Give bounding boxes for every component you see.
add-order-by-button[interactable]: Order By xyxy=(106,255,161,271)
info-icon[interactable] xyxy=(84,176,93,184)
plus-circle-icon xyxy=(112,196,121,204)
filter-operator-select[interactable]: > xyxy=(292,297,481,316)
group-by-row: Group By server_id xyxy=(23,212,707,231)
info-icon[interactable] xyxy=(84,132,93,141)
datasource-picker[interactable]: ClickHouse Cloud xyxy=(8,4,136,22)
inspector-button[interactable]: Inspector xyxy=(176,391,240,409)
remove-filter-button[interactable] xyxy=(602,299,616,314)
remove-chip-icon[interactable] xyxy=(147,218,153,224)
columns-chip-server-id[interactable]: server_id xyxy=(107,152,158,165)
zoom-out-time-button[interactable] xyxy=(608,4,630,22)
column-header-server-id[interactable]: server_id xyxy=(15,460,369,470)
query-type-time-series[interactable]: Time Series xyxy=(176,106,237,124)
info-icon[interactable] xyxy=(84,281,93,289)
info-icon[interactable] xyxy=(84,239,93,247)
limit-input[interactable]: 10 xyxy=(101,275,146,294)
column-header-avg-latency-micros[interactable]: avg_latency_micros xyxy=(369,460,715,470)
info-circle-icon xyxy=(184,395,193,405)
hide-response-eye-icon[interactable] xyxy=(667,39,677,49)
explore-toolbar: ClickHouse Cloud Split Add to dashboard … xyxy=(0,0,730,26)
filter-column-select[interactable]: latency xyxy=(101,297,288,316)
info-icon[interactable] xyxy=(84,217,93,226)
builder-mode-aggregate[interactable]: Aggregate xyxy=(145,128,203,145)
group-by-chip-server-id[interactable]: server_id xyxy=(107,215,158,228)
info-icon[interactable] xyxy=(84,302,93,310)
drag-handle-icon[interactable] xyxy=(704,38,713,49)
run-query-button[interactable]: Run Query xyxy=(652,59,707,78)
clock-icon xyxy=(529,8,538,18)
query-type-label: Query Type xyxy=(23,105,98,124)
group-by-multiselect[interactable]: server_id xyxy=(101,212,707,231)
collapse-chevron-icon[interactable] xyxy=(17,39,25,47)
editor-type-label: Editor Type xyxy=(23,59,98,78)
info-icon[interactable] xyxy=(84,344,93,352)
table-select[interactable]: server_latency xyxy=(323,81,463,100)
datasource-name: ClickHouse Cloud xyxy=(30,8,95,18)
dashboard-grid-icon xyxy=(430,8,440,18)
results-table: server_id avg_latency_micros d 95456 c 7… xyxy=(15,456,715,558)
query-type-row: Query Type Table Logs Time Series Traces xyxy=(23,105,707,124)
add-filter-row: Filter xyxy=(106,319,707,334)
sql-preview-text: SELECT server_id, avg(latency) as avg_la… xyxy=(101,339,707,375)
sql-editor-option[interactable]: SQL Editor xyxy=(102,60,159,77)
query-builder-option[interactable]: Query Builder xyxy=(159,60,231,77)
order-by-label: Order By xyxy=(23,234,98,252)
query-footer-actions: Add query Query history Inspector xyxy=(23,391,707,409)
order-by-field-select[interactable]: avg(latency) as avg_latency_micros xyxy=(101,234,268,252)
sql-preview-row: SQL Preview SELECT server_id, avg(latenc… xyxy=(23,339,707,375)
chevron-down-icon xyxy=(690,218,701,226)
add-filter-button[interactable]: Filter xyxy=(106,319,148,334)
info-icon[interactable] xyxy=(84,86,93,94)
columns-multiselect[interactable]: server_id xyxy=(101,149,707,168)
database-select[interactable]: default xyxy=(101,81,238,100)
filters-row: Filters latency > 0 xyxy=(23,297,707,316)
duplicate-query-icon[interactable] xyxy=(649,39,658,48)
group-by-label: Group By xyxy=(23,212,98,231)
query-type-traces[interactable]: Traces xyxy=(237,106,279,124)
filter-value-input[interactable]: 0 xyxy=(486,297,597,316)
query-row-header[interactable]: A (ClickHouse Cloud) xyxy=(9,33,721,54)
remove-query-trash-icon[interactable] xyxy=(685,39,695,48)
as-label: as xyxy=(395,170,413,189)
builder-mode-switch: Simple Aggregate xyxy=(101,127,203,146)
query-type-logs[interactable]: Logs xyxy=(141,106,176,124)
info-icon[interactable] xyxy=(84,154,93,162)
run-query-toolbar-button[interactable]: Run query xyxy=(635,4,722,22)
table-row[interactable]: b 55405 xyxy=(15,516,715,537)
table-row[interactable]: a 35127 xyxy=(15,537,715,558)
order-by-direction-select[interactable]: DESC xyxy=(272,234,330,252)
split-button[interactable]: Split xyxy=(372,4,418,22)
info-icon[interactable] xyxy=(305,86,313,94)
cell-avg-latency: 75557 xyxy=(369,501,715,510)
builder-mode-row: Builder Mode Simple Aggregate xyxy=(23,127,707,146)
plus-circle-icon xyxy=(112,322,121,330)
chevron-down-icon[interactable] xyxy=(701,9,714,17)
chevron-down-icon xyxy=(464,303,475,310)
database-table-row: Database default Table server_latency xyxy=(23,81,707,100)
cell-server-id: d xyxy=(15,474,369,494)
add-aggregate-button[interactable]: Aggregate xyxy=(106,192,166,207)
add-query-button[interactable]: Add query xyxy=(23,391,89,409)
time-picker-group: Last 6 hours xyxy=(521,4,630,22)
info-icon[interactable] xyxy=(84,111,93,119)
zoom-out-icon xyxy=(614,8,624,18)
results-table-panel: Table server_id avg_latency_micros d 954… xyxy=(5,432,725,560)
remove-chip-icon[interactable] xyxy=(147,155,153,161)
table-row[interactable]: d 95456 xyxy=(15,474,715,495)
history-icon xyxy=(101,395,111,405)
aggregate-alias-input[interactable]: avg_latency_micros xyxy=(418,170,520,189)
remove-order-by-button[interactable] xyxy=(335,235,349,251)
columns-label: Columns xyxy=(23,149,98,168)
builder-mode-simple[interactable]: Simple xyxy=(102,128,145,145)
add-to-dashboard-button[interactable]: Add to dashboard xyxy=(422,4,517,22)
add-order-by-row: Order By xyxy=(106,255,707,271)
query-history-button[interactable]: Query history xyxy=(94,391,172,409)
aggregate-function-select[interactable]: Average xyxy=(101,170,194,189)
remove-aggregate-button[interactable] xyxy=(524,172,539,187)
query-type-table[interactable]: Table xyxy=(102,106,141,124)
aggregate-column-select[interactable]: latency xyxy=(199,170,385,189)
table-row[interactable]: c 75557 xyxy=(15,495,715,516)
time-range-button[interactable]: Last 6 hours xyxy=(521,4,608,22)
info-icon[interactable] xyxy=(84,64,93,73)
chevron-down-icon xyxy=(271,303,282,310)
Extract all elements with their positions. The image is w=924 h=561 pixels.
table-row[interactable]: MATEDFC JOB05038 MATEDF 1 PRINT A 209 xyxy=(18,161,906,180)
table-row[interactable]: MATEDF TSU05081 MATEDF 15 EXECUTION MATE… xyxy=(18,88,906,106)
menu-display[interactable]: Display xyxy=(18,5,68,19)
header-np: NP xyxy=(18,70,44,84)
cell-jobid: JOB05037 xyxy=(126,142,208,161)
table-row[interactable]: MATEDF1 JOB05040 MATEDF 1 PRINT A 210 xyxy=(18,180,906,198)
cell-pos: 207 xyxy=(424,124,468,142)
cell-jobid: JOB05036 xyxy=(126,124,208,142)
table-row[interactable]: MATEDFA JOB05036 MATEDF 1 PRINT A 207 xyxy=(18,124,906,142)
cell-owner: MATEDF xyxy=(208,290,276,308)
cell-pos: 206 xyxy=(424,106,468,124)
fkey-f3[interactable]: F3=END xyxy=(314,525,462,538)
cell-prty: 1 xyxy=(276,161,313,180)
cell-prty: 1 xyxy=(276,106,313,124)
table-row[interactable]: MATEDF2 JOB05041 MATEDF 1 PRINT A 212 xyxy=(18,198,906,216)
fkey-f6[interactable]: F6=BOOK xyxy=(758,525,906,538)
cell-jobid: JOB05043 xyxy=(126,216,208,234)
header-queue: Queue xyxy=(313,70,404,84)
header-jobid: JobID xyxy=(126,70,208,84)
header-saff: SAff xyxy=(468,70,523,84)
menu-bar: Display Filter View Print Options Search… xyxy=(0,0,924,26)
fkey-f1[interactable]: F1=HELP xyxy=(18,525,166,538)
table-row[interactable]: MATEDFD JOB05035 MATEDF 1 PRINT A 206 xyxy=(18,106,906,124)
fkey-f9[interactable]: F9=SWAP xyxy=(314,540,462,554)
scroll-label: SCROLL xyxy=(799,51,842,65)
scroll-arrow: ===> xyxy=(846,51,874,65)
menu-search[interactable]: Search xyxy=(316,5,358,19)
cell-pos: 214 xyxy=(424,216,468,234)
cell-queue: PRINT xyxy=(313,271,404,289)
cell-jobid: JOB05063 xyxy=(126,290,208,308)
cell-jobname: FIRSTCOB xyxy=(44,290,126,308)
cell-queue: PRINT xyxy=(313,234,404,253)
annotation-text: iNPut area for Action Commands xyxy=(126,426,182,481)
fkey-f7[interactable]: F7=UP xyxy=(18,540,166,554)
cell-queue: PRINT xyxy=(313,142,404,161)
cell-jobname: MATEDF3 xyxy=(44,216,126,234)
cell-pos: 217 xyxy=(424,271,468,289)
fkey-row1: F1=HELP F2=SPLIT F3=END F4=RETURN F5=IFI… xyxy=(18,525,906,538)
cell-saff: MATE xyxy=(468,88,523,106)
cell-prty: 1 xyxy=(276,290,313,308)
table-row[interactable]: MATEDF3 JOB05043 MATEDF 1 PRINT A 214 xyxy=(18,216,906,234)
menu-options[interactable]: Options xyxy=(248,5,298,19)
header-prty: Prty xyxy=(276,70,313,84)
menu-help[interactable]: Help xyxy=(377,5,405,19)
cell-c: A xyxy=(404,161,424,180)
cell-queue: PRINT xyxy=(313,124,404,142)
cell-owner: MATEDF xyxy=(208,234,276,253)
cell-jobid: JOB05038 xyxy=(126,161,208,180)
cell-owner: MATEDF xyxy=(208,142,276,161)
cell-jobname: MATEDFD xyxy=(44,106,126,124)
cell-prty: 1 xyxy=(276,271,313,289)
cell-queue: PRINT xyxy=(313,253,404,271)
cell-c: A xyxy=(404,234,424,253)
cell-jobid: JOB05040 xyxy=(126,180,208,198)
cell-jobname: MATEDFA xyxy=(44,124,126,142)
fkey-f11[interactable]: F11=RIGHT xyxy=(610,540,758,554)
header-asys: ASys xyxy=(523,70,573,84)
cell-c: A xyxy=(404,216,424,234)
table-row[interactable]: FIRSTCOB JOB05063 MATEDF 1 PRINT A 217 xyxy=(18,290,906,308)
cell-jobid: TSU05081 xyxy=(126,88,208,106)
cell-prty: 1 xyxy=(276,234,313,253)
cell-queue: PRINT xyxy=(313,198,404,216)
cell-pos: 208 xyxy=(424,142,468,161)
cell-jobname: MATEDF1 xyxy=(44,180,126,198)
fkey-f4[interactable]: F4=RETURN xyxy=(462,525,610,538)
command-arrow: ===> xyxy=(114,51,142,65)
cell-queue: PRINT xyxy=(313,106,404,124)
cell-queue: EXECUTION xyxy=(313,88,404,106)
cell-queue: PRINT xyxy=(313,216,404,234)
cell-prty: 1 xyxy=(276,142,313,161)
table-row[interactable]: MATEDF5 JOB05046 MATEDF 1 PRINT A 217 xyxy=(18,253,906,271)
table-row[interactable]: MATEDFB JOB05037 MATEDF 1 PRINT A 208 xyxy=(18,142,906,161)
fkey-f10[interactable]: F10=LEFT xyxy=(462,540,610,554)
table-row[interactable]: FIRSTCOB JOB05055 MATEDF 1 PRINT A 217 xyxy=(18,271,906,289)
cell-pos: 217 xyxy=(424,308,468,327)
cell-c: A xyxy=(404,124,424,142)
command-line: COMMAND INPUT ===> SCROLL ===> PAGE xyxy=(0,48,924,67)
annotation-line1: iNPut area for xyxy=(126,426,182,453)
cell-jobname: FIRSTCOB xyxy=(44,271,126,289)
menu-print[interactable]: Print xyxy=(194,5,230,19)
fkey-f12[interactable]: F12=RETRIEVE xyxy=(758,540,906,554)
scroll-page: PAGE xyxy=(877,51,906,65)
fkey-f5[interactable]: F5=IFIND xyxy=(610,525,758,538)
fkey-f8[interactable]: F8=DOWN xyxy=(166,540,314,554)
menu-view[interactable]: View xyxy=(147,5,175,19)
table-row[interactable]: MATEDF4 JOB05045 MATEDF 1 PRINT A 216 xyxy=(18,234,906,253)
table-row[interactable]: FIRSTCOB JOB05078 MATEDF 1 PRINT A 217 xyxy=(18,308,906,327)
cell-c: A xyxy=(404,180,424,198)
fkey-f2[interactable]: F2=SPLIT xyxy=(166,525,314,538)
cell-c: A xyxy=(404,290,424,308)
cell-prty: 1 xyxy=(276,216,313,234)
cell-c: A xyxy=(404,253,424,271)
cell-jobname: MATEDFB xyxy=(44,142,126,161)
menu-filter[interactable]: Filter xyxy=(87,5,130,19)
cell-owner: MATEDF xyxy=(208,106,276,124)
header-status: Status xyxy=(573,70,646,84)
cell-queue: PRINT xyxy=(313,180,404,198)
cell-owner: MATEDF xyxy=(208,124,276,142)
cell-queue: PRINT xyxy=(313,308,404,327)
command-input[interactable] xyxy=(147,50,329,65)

........

What this task involves:
Using the listing, copy every line where the word "editor" shows up.

Solution below:
editor-type-label: Editor Type xyxy=(23,59,98,78)
sql-editor-option[interactable]: SQL Editor xyxy=(102,60,159,77)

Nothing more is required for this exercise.